Since the mean of residuals is approximately zero, this assumption holds true for this model. ## Assumption 3 Homoscedasticity of residuals or equal variance Once the regression model is built, set par (mfrow=c(2, 2)), then, plot the model using plot(lm.mod). This produces four plots. The top-left and bottom-left plots shows how the residuals vary as the fitted values increase.

par(mfrow=c(2,2))  # set 2 rows and 2 column plot layout
mod_1 <- lm(mpg ~ disp, data=mtcars)  # linear model
plot(mod_1)

From the first plot (top-left), as the fitted values along x increase, the residuals decrease and then increase. This pattern is indicated by the red line, which should be approximately flat if the disturbances are homoscedastic. The plot on the bottom left also checks this and is more convenient as the disturbance term in Y axis is standardized. In this case, there is a definite pattern noticed. So, there is heteroscedasticity. Lets check this on a different model.

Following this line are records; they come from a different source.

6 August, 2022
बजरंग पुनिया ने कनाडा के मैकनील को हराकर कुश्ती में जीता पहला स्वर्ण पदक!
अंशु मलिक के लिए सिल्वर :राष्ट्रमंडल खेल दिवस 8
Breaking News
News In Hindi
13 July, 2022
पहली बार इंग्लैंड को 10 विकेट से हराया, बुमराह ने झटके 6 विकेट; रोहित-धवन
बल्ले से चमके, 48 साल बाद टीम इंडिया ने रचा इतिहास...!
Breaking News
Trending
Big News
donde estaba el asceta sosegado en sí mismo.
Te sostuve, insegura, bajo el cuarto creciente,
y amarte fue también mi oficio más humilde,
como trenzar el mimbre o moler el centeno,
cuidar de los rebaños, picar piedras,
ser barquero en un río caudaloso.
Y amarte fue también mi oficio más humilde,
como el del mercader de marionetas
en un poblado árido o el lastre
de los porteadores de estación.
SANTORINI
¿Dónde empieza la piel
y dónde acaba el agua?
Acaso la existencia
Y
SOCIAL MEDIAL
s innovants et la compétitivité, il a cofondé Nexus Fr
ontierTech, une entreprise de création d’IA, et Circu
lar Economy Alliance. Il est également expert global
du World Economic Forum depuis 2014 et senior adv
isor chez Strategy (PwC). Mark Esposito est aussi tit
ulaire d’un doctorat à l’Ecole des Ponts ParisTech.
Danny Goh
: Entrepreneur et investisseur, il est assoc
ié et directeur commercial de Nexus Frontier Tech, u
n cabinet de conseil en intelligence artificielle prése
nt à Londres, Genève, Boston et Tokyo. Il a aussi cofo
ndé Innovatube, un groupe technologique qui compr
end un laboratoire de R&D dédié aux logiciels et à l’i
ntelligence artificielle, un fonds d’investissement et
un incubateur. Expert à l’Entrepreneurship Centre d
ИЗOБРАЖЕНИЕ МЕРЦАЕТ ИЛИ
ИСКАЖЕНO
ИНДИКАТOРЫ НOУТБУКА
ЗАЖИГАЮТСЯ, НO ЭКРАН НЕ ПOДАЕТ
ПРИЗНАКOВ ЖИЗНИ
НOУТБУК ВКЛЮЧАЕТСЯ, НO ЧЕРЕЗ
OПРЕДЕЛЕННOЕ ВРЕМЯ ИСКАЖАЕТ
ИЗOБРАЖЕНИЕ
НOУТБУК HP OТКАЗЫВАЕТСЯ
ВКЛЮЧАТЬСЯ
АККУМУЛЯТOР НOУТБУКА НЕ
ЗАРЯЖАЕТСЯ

mod <- lm(dist ~ speed, data=cars[1:20, ])  #  linear model
plot(mod)

Now, the points appear random, and the line looks pretty flat, with no increasing or decreasing trend. So, the condition of homoscedasticity can be accepted. Assumption 4 No autocorrelation of residuals This is applicable especially for time series data. Autocorrelation is the correlation of a time Series with lags of itself. When the residuals are autocorrelated, it means that the current value is dependent of the previous (historic) values and that there is a definite unexplained pattern in the Y variable that shows up in the disturbances. Below, are 3 ways you could check for autocorrelation of residuals. Using acf plot

# Method 1: Visualize with acf plot
library(ggplot2)
data(economics)
lmMod <- lm(pce ~ pop, data=economics)
acf(lmMod$residuals)  # highly autocorrelated from the picture.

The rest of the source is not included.